Irpef. Estendere l'esenzione Irpef ai redditi fino a 12 mila euro (attualmente il limite è 8 mila) attraverso il taglio delle spese da parte delle pubbliche amministrazioni. Questa la proposta avanzata da Giancarlo Sangalli (Pd), Anna Cinzia Bonfrisco (Pdl) e Remigio ceroni (Pdl) in merito alla riduzione della pressione fiscale. In particolare, la copertura individuata, circa 1,8 mld di euro, arriverebbe dal porre il divieto alle amministrazioni di effettuare spese per consumi intermedi di ammontare superiore al 70% della spesa sostenuta nel 2012. All'innalzamento della soglia di esenzione Irpef dovrebbe, poi, corrispondere l'abbassamento a 30 mila euro della soglia per beneficiare del taglio al cuneo fiscale soglia per beneficiare del taglio al cuneo fiscale. «In questo modo», ha spiegato Giorgio Santini (Pd), firmatario di quest'ultima proposta, «si dovrebbe verificare il beneficio maggiore, circa 200 euro netti l'anno, per i redditi tra 15 mila e 20 mila euro».

Pensioni. Affrontata, poi, anche la questione pensioni. Oltre alla proposta di reintroduzione del meccanismo di perequazione automatica, richiesto da Maurizio Sacconi (Pdl), tramite D'Alì è stata inoltrata la proposta di azzeramento del contributo di solidarietà per i pensionati con più di 67 anni, a patto però, di farlo scattare a partire dai 60 mila euro, invece che dai 150 mila con scaglioni che partirebbero dal 5% per arrivare fino al 15% in caso di pensioni superiori a 110 mila euro l'anno.

Contanti e rendite finanziarie. Torna di nuovo in ballo, poi, l'aumento della tassazione sulle rendite finanziarie dal 20 al 22%. A proporlo, una serie di emendamenti del Pd a firma, anche del relatore Santini, al fine di garantire le coperture per alcune modifiche sulla, eventuale, nuova tassa sui rifiuti (Tari). Arrivata, poi, anche la proposta, a firma Giuseppe Marinello (Pdl), volta a portare a 5 mila euro il tetto per il pagamento in contanti.

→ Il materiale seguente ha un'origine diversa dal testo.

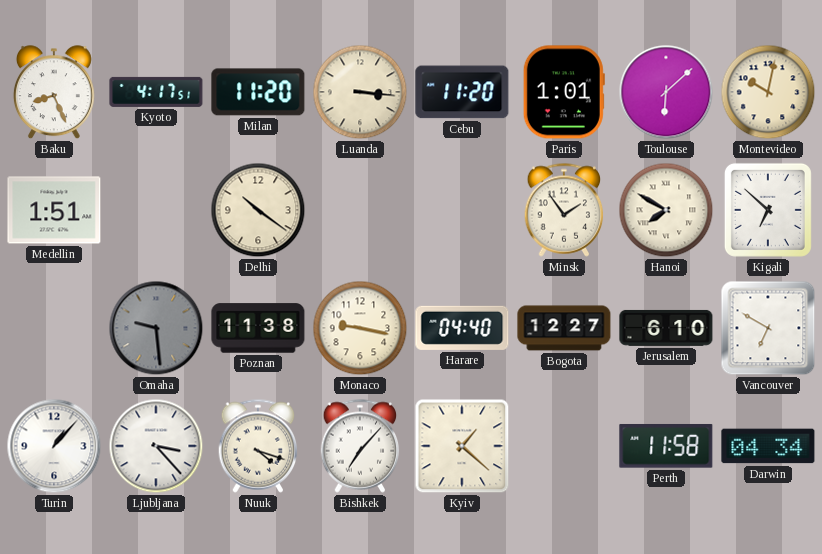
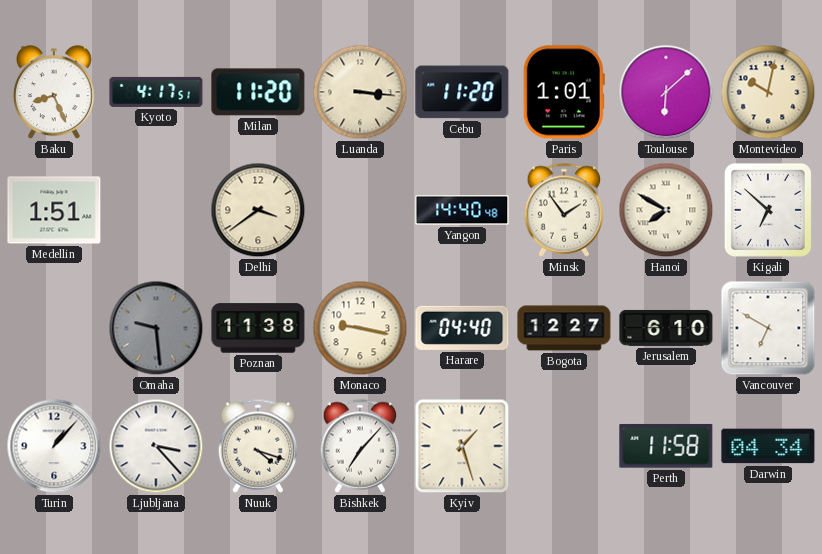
Delhi: 10:21 -> 3:39
Yangon: none -> 14:40
Kyiv: 1:22 -> 1:27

Le proposte corali. Reintrodurre, per la Tasi, le detrazioni per i figli a carico e fare in modo che la somma Imu e Tasi non superi l'aliquota massima Imu del 10,6 per mille. Costituzione della Piattaforma nazionale di garanzia Italia per favorire l'accesso al credito delle pmi e dei consumatori con prestiti erogati a tassi agevolati e garantiti da fondi pubblici. Queste, infine, le proposte di modifica avanzate coralmente da Pd, Pdl e Scelta Civica.